Marketing graphics: Recraft or Canva Magic Studio. Galileo does not generate standalone graphics, social media images, or ad creative. Wrong tool for that job.
Developer handoff: Figma (after Galileo export). The Galileo → Figma → developer pipeline is the reason to use this tool at all. If your developers work from something other than Figma, Galileo's value proposition collapses.
This stack — Recraft for exploration, Relume for structure, Galileo for screens, Figma for polish — covers the full design workflow for roughly $60-80/mo in tool costs. A single freelance designer using this stack can comfortably handle 2-3 active projects without burning evenings.
One Thing I Would Change
Galileo's 3-export Free cap is the stingiest in the AI design category. Relume gives you a full free tier with unlimited sitemap generation. Recraft lets you generate 25 images per day on free. Figma AI is bundled with whatever Figma plan you already have.

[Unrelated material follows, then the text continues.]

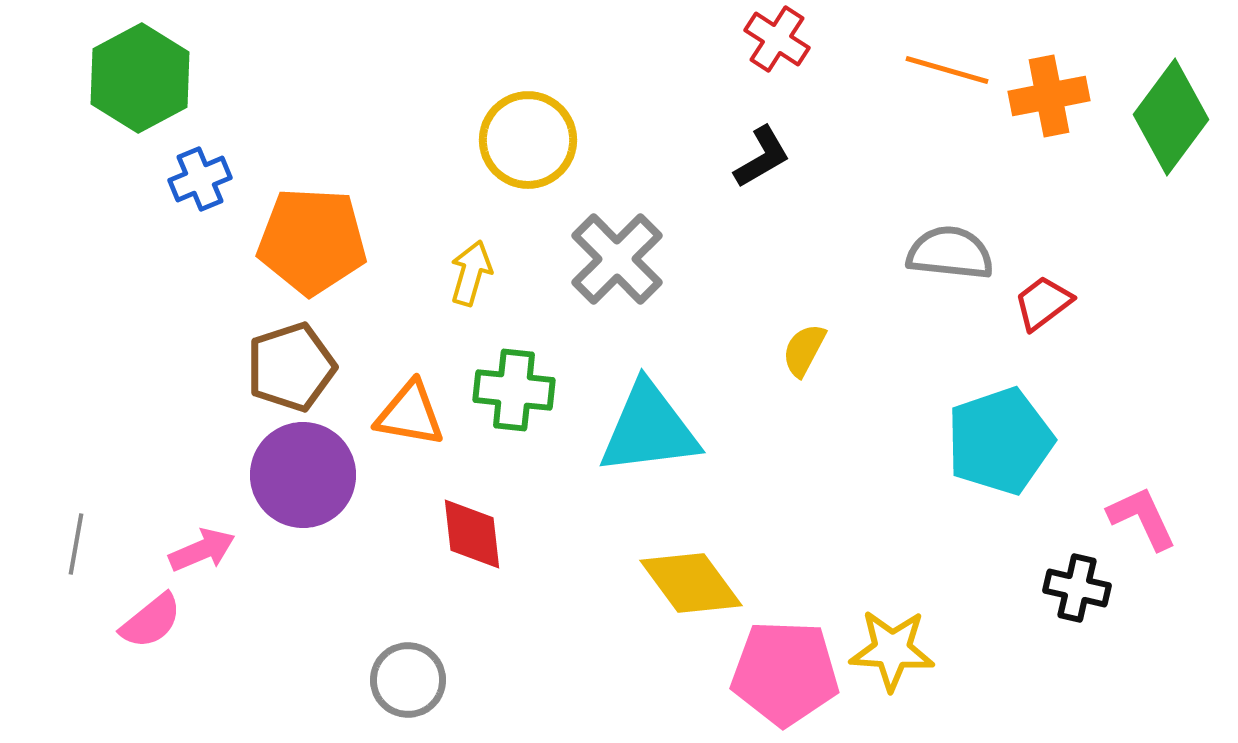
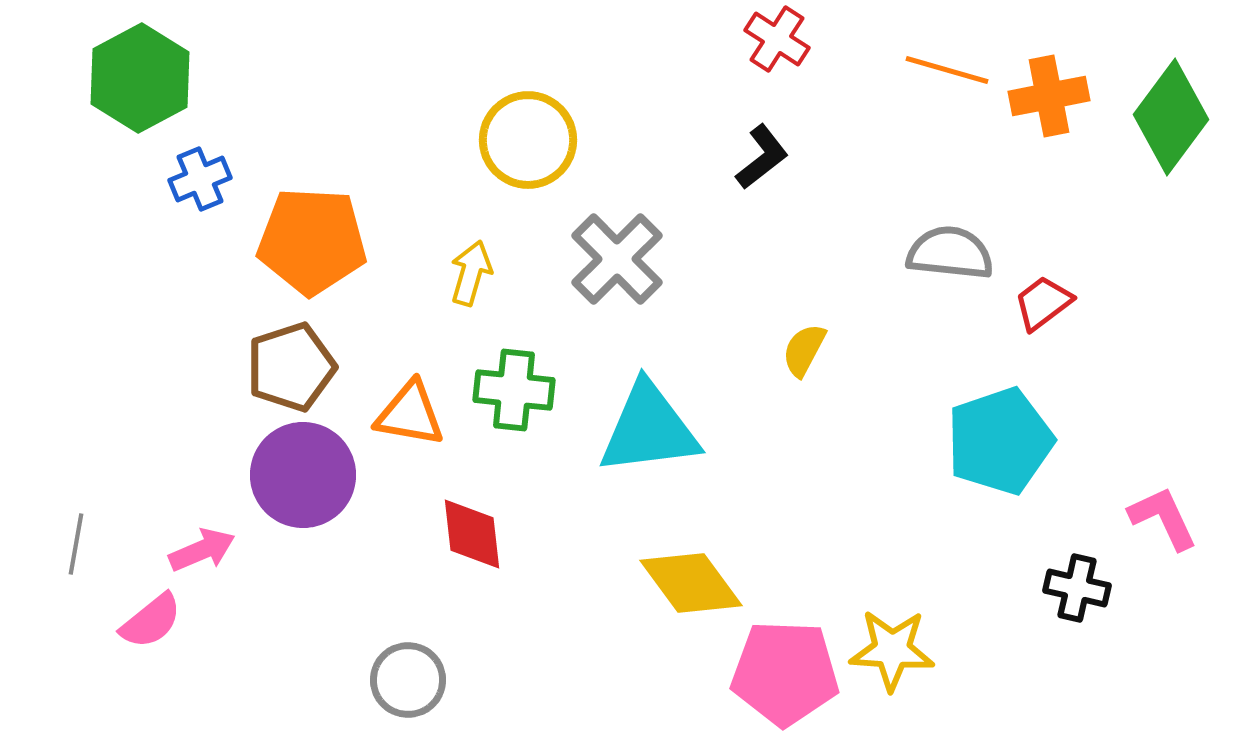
black L-shape: rotated 8 degrees counterclockwise
pink L-shape: moved 21 px right
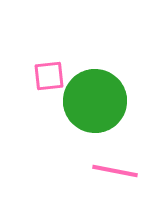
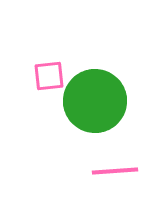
pink line: rotated 15 degrees counterclockwise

Three exports is not a trial. It is a tease. You barely finish evaluating the tool before the limit hits. I understand the business logic — Galileo's generation is computationally expensive and their unit economics probably require the cap. But from a user perspective, it feels hostile. Five or even 10 free exports would convert more users to Pro because they would have enough runway to integrate Galileo into a real project before the paywall appears.
I know three designers who tried Galileo Free, hit the limit mid-project, and walked away instead of upgrading. Not because the tool was bad — because the cap interrupted their flow at the worst possible moment. Galileo loses conversion-ready users to this friction.
If someone from Galileo reads this: bump Free to 5 exports. The marginal cost is tiny. The conversion lift would more than cover it.
I use Galileo AI Pro. I pay $19/mo. I get more than $19 of value every single month. Whether you will depends entirely on whether you design enough screens for the time savings to compound. Three exports on Free will tell you in one afternoon.